Wie stellt der Arzt Hirsutismus fest?

  • Für den Arzt ist es vor allem wichtig, Frauen mit dem kosmetisch störenden, aber harmlosen familiären Hirsutismus von den wenigen Patientinnen mit einer ernsthaften Erkrankung zu unterscheiden. Häufig gibt bereits der Verlauf des Hirsutismus erste Hinweise auf dessen Ursache.
  • Die typische Hirsutismus-Patientin stellt bei sich schon in der Pubertät eine langsam fortschreitende Behaarung fest, häufig sind weitere Familienmitglieder betroffen. Hier findet sich extrem selten eine ernsthafte Erkrankung, die zu der verstärkten Behaarung führt. Anders bei einem plötzlich auftretenden und rasch fortschreitenden Hirsutismus mit gleichzeitig neu auftretenden Menstruationsstörungen: Hier bestimmt der Arzt die Hormone im Blut und nimmt eine gynäkologische Untersuchung vor, bei der er die Eierstöcke mit Ultraschall untersucht.

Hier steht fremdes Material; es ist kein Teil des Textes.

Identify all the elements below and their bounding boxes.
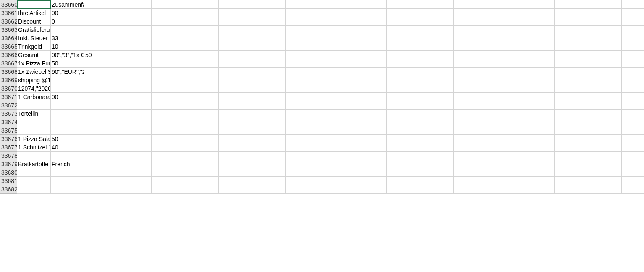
cell[interactable]: [185, 68, 219, 76]
cell[interactable]: [454, 68, 487, 76]
cell[interactable]: [252, 26, 286, 34]
cell[interactable]: [319, 51, 353, 59]
cell[interactable]: 90: [51, 93, 84, 101]
cell[interactable]: [252, 9, 286, 17]
cell[interactable]: [286, 168, 319, 177]
cell[interactable]: [219, 110, 252, 118]
cell[interactable]: [521, 185, 555, 194]
cell[interactable]: [487, 17, 521, 26]
cell[interactable]: [487, 143, 521, 152]
cell[interactable]: [588, 177, 622, 185]
cell[interactable]: [454, 59, 487, 68]
cell[interactable]: [387, 76, 420, 84]
cell[interactable]: [588, 34, 622, 42]
cell[interactable]: [555, 17, 588, 26]
cell[interactable]: [454, 9, 487, 17]
cell[interactable]: [219, 9, 252, 17]
cell[interactable]: [387, 42, 420, 51]
cell[interactable]: [219, 185, 252, 194]
cell[interactable]: 33: [51, 34, 84, 42]
cell[interactable]: [252, 177, 286, 185]
cell[interactable]: [51, 26, 84, 34]
cell[interactable]: [454, 93, 487, 101]
cell[interactable]: [152, 177, 185, 185]
cell[interactable]: [152, 0, 185, 9]
cell[interactable]: [84, 17, 118, 26]
row-header[interactable]: 33680: [0, 168, 17, 177]
cell[interactable]: [84, 76, 118, 84]
cell[interactable]: [319, 101, 353, 110]
cell[interactable]: [319, 68, 353, 76]
cell[interactable]: [252, 152, 286, 160]
cell[interactable]: 1x Zwiebel S: [17, 68, 51, 76]
row-header[interactable]: 33679: [0, 160, 17, 168]
cell[interactable]: [454, 143, 487, 152]
cell[interactable]: [387, 143, 420, 152]
cell[interactable]: [118, 126, 152, 135]
cell[interactable]: [118, 160, 152, 168]
cell[interactable]: [588, 126, 622, 135]
cell[interactable]: [118, 51, 152, 59]
cell[interactable]: [454, 177, 487, 185]
cell[interactable]: [387, 177, 420, 185]
cell[interactable]: [319, 34, 353, 42]
cell[interactable]: [387, 51, 420, 59]
cell[interactable]: [454, 152, 487, 160]
cell[interactable]: [252, 143, 286, 152]
cell[interactable]: Ihre Artikel: [17, 9, 51, 17]
cell[interactable]: [555, 101, 588, 110]
cell[interactable]: [152, 135, 185, 143]
cell[interactable]: [319, 26, 353, 34]
cell[interactable]: [84, 185, 118, 194]
cell[interactable]: [588, 168, 622, 177]
cell[interactable]: [84, 168, 118, 177]
cell[interactable]: [420, 51, 454, 59]
cell[interactable]: [588, 51, 622, 59]
cell[interactable]: [252, 110, 286, 118]
cell[interactable]: [51, 118, 84, 126]
cell[interactable]: [555, 185, 588, 194]
cell[interactable]: [588, 17, 622, 26]
cell[interactable]: [487, 118, 521, 126]
cell[interactable]: [118, 152, 152, 160]
cell[interactable]: [252, 185, 286, 194]
cell[interactable]: [622, 42, 644, 51]
cell[interactable]: [152, 51, 185, 59]
cell[interactable]: [487, 126, 521, 135]
cell[interactable]: [521, 152, 555, 160]
cell[interactable]: [118, 17, 152, 26]
cell[interactable]: [588, 110, 622, 118]
cell[interactable]: [219, 152, 252, 160]
cell[interactable]: [152, 59, 185, 68]
cell[interactable]: [622, 160, 644, 168]
cell[interactable]: [521, 101, 555, 110]
cell[interactable]: [487, 93, 521, 101]
cell[interactable]: [319, 17, 353, 26]
cell[interactable]: [487, 168, 521, 177]
cell[interactable]: [319, 9, 353, 17]
cell[interactable]: [353, 51, 387, 59]
cell[interactable]: [118, 118, 152, 126]
cell[interactable]: [252, 34, 286, 42]
cell[interactable]: Discount: [17, 17, 51, 26]
cell[interactable]: [521, 17, 555, 26]
cell[interactable]: [152, 160, 185, 168]
cell[interactable]: [152, 84, 185, 93]
cell[interactable]: [118, 101, 152, 110]
cell[interactable]: [622, 168, 644, 177]
cell[interactable]: [454, 84, 487, 93]
cell[interactable]: [454, 135, 487, 143]
cell[interactable]: [185, 177, 219, 185]
cell[interactable]: [420, 177, 454, 185]
cell[interactable]: [387, 152, 420, 160]
cell[interactable]: [118, 168, 152, 177]
cell[interactable]: [521, 59, 555, 68]
cell[interactable]: [185, 34, 219, 42]
cell[interactable]: [622, 135, 644, 143]
cell[interactable]: Zusammenfassung: [51, 0, 84, 9]
cell[interactable]: [454, 26, 487, 34]
cell[interactable]: [588, 59, 622, 68]
cell[interactable]: [454, 17, 487, 26]
cell[interactable]: [219, 51, 252, 59]
cell[interactable]: [286, 152, 319, 160]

Was kann man gegen Hirsutismus unternehmen?

  • Liegt dem Hirsutismus eine andere Erkrankung zugrunde, muss immer die Grunderkrankung zuerst behandelt werden.
  • Da Hirsutismus bei den Betroffenen häufig erhebliche psychische Probleme hervorruft, können auch die unerwünschten Haare entfernt werden. Hier stehen verschiedene Methoden zur Verfügung: einfaches Rasieren, Bleichen der Haare, die Anwendung von Enthaarungscremes oder heißem Wachs. Zusätzliche Möglichkeiten bietet die mechanische, permanente Haarentfernung (medizinisch: Epilation). Hierbei werden mithilfe von Laserstrahlen oder kleinen Stromstößen die Haarwurzeln dauerhaft zerstört und der unerwünschte Haarwuchs beseitigt.
  • Dauerhaften Erfolg erzielt bei drei Viertel der Betroffenen auch eine medikamentöse Therapie mit einer Hormonbehandlung, die im Normalfall der oralen Empfängnisverhütung („Pille“) entspricht.

Frauen mit übermäßiger Behaarung sollten sich darüber im Klaren sein, dass dies ein sehr weit verbreitetes Phänomen ist. Jede zwanzigste Frau ist davon betroffen. Bei den Meisten ist es ein rein kosmetisches Problem, das sie schon seit ihrer Jugend kennen. Weil es so weit verbreitet ist, gibt es viele bewährte kosmetische und medizinische Gegenmaßnahmen. Tritt der Hirsutismus allerdings im Erwachsenenalter plötzlich auf, sollte man sich von einem Arzt untersuchen lassen.